Der Kern von Nhat Hanhs Argumentation stützt sich auf die buddhistische Psychologie und die Praxis der Achtsamkeit (Mindfulness). Er legt dar, dass unser Leiden oft aus einer tiefen Entfremdung von unserem Körper und unserer Umwelt resultiert. Durch die Gehmeditation, so sein Beweis, können wir diese Trennung überbrücken. Er nutzt das Konzept des „Interseins“ (Interbeing), um zu zeigen, dass wir beim Gehen nicht isolierte Individuen sind, sondern Teil eines komplexen ökologischen und spirituellen Geflechts. Jeder Schritt auf der Erde ist eine Berührung mit einem Wunder – der Fähigkeit zu atmen, zu gehen und Teil des Kosmos zu sein. Ein wesentliches Element seiner Beweisführung ist die physiologische Komponente: Die Synchronisation des Atems mit den Schritten beruhigt das Nervensystem und führt zu einer sofortigen Reduktion von Stresshormonen. Nhat Hanh verweist auf die jahrtausendealte Tradition der Zen-Meister, die das Gehen als eine Form des Gebets ohne Worte betrachteten. Er illustriert dies durch Geschichten aus seinem Kloster Plum Village, in denen Menschen durch einfaches, bewusstes Gehen tiefe traumatische Erlebnisse verarbeiten konnten. Das Gehen wird hier zur Medizin, die keine Apotheke benötigt, sondern lediglich die Bereitschaft, den Boden unter den Füßen wirklich zu spüren.

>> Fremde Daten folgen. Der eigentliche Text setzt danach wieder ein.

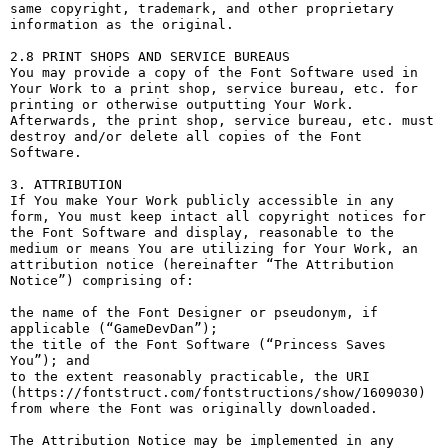
same copyright, trademark, and other proprietary 
information as the original.

2.8 PRINT SHOPS AND SERVICE BUREAUS

You may provide a copy of the Font Software used in 
Your Work to a print shop, service bureau, etc. for 
printing or otherwise outputting Your Work. 
Afterwards, the print shop, service bureau, etc. must 
destroy and/or delete all copies of the Font 
Software.

3. ATTRIBUTION

If You make Your Work publicly accessible in any 
form, You must keep intact all copyright notices for 
the Font Software and display, reasonable to the 
medium or means You are utilizing for Your Work, an 
attribution notice (hereinafter “The Attribution 
Notice”) comprising of:

the name of the Font Designer or pseudonym, if 
applicable (“GameDevDan”);

the title of the Font Software (“Princess Saves 
You”); and

to the extent reasonably practicable, the URI 
(https://fontstruct.com/fontstructions/show/1609030) 
from where the Font was originally downloaded.

The Attribution Notice may be implemented in any 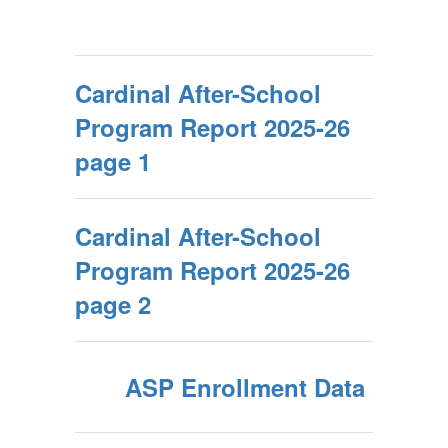
Cardinal After-School
Program Report 2025-26
page 1
Cardinal After-School
Program Report 2025-26
page 2
ASP Enrollment Data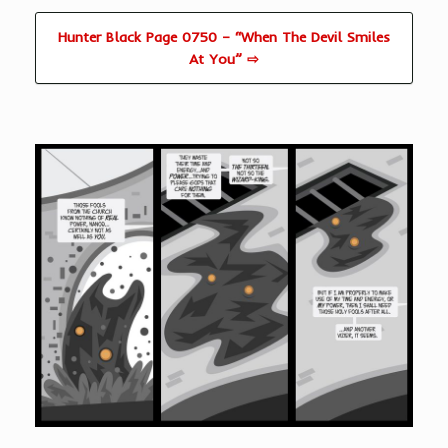
Hunter Black Page 0750 – “When The Devil Smiles
At You” ⇨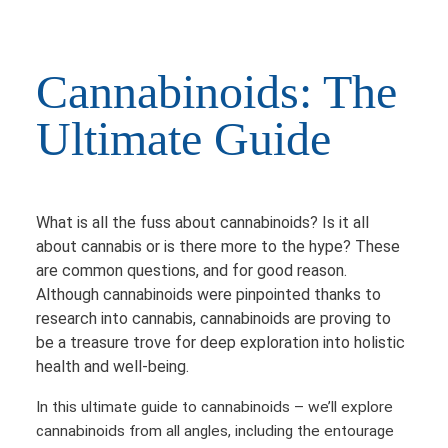
Cannabinoids: The
Ultimate Guide
What is all the fuss about cannabinoids? Is it all
about cannabis or is there more to the hype? These
are common questions, and for good reason.
Although cannabinoids were pinpointed thanks to
research into cannabis, cannabinoids are proving to
be a treasure trove for deep exploration into holistic
health and well-being.
In this ultimate guide to cannabinoids – we’ll explore
cannabinoids from all angles, including the entourage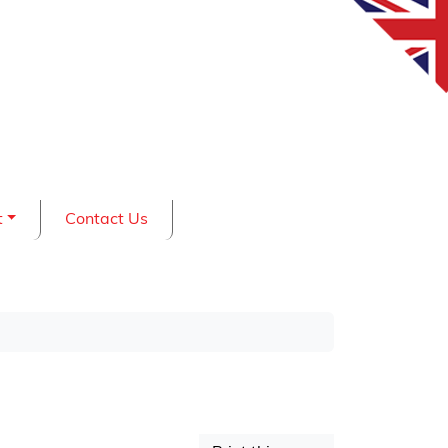
t
Contact Us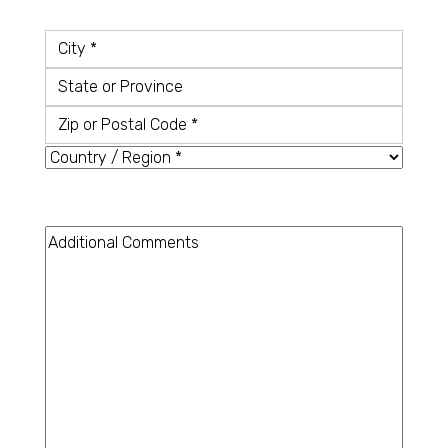
Country
*
City
State
or
Zip
Province
or
Country
Postal
Code
Additional
Comments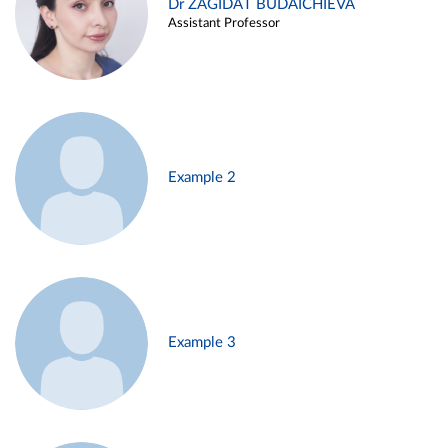
Dr ZAGIDAT BUDAICHIEVA
Assistant Professor
Example 2
Example 3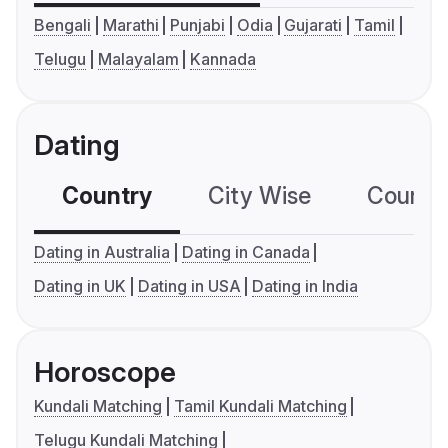
Bengali
Marathi
Punjabi
Odia
Gujarati
Tamil
Telugu
Malayalam
Kannada
Dating
Country
City Wise
Country
Dating in Australia
Dating in Canada
Dating in UK
Dating in USA
Dating in India
Horoscope
Kundali Matching
Tamil Kundali Matching
Telugu Kundali Matching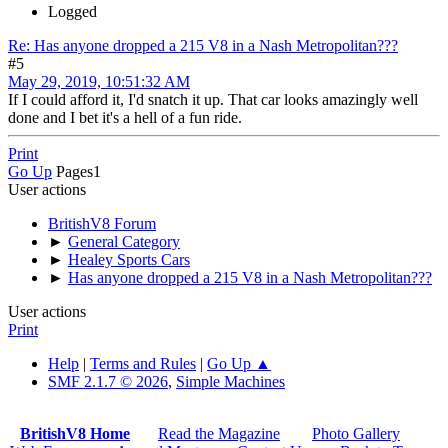
Logged
Re: Has anyone dropped a 215 V8 in a Nash Metropolitan???
#5
May 29, 2019, 10:51:32 AM
If I could afford it, I'd snatch it up. That car looks amazingly well
done and I bet it's a hell of a fun ride.
Print
Go Up
Pages
1
User actions
BritishV8 Forum
►
General Category
►
Healey Sports Cars
►
Has anyone dropped a 215 V8 in a Nash Metropolitan???
User actions
Print
Help
|
Terms and Rules
|
Go Up ▲
SMF 2.1.7 © 2026
,
Simple Machines
BritishV8 Home
Read the Magazine
Photo Gallery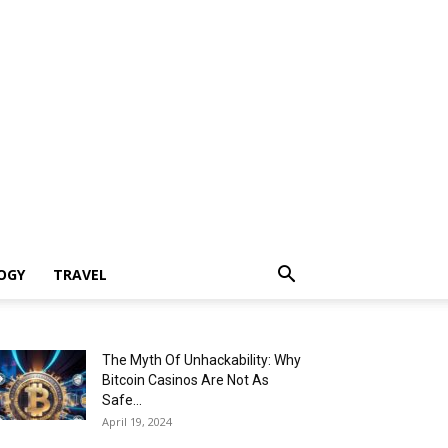
OGY
TRAVEL
The Myth Of Unhackability: Why
Bitcoin Casinos Are Not As
Safe...
April 19, 2024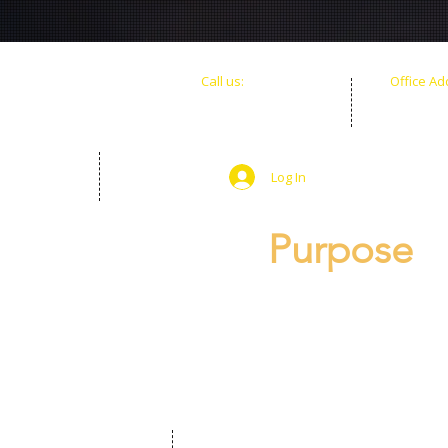
​​Call us:
Office Ad
+1(786) 598-2400
900 Bisca
+1(786) 505-5305
Miami, FL
Log In
Purpose
Making The Shift Fou
transform their minds
meaningful, sustaina
intelligence, entrepr
internal and external 
shape a new legacy for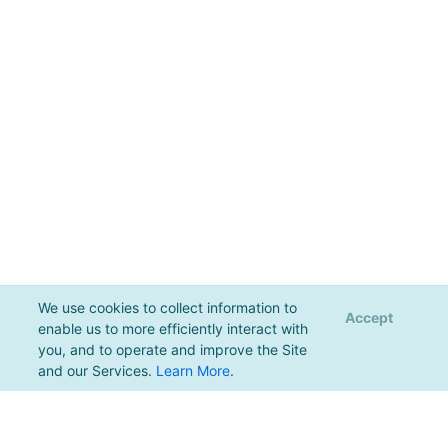
We use cookies to collect information to
Accept
enable us to more efficiently interact with
you, and to operate and improve the Site
and our Services.
Learn More
.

Warum ist dieses Buch heute relevanter denn je? In einer Ära der digitalen Überreizung und der ökologischen Krise bietet „How to Walk“ praktische Werkzeuge zur Rückbesinnung. Die Realwelt-Anwendung ist universell: Ob beim Pendeln zur Arbeit, beim Gang zum Kopierer oder bei einem Spaziergang im Wald – die Techniken lassen sich überall integrieren. Es ist eine Form des Widerstands gegen di...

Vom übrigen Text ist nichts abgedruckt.